DEPs related to pre-symbiotic and cellular signaling

The onset of symbiosis requires perception of chitin-based molecules (lipo)-chitooligosaccharides (LCO), short-chain lipochitooligosaccharides Myc-LCO, and short chitooligosaccharides (CO4) as putative symbiotic signal molecules derived from AM fungus, which is very similar to rhizobial NFs[26,27]. During the invasion of a foreign organism, a signaling cascade of plasma membrane-localized receptor complexes governs the mutualism through the variety of signaling molecules at root-soil interface.
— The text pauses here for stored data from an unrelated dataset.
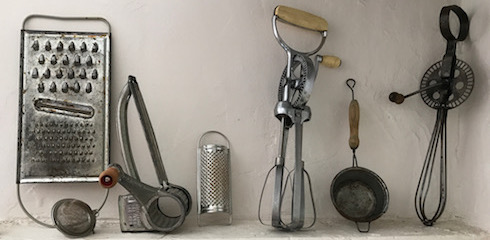 Identify the location of hold egg beater here. click(x=304, y=24), click(x=453, y=9). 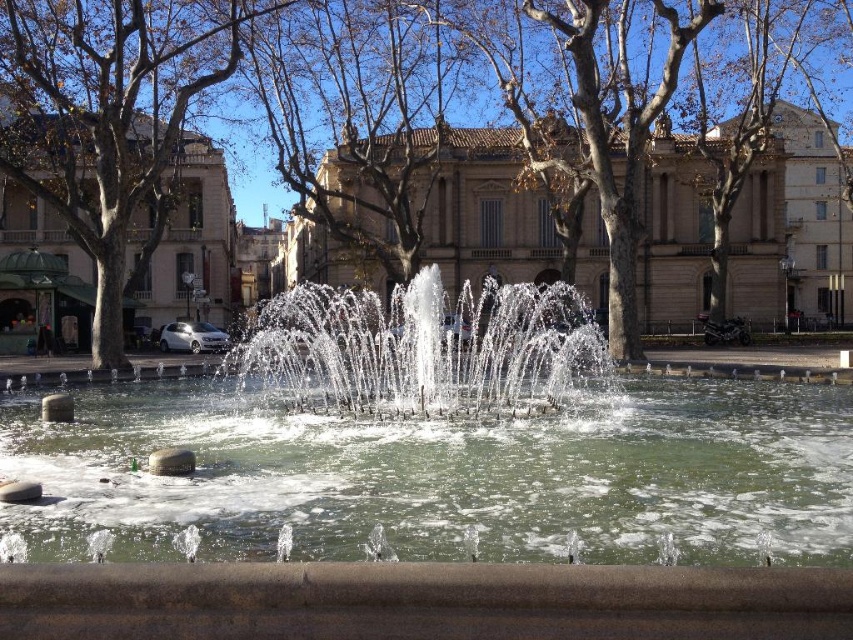 Looking at this image, who is shorter, brown leafless tree at left or clear water fountain at center?

With less height is clear water fountain at center.

Does point (73, 108) come closer to viewer compared to point (543, 401)?

That is False.

Between point (178, 113) and point (357, 416), which one is positioned in front?

Positioned in front is point (357, 416).

Locate an element on the screen. This screenshot has width=853, height=640. brown leafless tree at left is located at coordinates (108, 116).

Is brown leafless tree at center further to camera compared to clear water fountain at center?

Yes.

Is brown leafless tree at center shorter than clear water fountain at center?

No, brown leafless tree at center is not shorter than clear water fountain at center.

Is point (561, 96) closer to viewer compared to point (238, 371)?

No, (561, 96) is behind (238, 371).

Where is `brown leafless tree at center`? The height and width of the screenshot is (640, 853). brown leafless tree at center is located at coordinates (618, 116).

From the picture: Is clear water at center to the right of brown leafless tree at left from the viewer's perspective?

Yes, clear water at center is to the right of brown leafless tree at left.

Is clear water at center behind brown leafless tree at left?

No.

Where is `clear water at center`? Image resolution: width=853 pixels, height=640 pixels. clear water at center is located at coordinates (444, 476).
The signaling pathway involves various signal transducers to start molecular dialogue between both the partners like; lysine motif (LysM) domain carrying proteins, and leucine-rich-repeat receptor-like kinases (LRR-RLKs)[27-30].

In P. indica colonized root of B. napus, we identified the LysM domain-containing GPI-anchored protein (M4CCU0), which corresponds to the chitin perception mechanism reported in rice[30,31]. During the onset of symbiosis, Myc-LCO/CO4/chitin is perceived by two plasma membrane receptor; CEBiP (Chitin elicitor binding protein) and CERK1 (Chitin elicitor receptor kinase) with LysM[28,29] (Supplementary Fig. S1). Zipfel et al.[29] suggested that successful colonization depends on the coordinated perception of Myc-LCO and Myc-chitin oligosaccharides in AM symbiosis[29]. LysM RLK RNAi knockdown experiments suggest the role of Myc–COs and LysM RLK during the initial AM fungal-host signaling in rice, legume and dicot non-legume plants[27,32].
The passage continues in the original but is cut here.